[Dataset entries]

^^^^^^^^

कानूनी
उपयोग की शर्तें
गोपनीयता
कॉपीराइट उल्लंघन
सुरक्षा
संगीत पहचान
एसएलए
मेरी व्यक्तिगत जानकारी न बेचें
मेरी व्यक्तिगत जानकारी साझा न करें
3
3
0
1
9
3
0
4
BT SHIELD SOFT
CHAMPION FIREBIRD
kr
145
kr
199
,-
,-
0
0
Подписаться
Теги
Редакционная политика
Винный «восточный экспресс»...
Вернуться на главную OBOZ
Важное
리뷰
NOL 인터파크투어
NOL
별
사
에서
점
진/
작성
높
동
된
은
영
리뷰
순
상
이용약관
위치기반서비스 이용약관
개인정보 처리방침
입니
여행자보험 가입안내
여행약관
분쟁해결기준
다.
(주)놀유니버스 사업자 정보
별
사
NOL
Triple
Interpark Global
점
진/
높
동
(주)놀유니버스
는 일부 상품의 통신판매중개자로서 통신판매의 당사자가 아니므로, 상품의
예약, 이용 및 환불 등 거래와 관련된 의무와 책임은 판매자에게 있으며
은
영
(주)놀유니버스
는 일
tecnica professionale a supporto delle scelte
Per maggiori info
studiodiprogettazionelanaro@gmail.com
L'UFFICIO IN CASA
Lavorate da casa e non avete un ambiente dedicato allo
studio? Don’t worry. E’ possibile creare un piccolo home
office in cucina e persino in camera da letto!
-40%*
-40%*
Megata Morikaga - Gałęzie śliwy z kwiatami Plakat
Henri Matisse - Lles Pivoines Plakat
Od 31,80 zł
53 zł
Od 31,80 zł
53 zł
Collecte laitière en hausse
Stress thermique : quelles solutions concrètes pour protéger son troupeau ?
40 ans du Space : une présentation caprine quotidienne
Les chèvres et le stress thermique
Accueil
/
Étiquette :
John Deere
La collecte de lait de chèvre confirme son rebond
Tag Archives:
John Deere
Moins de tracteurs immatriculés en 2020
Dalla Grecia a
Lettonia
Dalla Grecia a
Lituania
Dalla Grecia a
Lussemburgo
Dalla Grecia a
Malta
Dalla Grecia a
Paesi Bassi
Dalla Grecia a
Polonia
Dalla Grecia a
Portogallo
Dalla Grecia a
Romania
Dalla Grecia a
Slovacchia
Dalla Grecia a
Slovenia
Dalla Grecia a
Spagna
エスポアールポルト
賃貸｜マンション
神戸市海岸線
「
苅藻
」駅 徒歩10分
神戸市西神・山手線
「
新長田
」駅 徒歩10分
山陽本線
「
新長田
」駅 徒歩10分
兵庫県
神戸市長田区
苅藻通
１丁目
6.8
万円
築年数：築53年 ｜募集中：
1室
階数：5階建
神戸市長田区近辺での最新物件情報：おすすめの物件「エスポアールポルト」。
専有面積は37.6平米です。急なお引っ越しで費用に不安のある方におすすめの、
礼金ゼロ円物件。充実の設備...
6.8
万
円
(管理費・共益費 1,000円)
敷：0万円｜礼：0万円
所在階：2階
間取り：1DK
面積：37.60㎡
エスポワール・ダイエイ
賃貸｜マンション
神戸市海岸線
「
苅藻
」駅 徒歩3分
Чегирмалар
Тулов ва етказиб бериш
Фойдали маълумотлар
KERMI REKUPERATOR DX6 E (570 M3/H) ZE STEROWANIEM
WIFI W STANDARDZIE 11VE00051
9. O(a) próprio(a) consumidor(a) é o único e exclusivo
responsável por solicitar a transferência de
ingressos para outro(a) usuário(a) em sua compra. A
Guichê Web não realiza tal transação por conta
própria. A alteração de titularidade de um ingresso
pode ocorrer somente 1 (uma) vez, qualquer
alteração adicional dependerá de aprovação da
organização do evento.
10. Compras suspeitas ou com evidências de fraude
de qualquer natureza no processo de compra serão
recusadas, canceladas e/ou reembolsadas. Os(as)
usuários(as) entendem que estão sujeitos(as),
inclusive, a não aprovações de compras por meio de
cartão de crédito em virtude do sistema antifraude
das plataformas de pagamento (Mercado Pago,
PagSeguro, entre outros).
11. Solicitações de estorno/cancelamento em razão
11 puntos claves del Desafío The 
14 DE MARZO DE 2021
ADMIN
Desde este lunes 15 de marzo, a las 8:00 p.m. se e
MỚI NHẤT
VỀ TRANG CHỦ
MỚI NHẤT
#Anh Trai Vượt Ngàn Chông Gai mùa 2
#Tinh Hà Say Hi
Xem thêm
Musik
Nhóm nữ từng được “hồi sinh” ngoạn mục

^^^^^^^^

*Requirement*
Among the records, find all lines that include the string "alteração" and return them.

*Reply*
própria. A alteração de titularidade de um ingresso
alteração adicional dependerá de aprovação da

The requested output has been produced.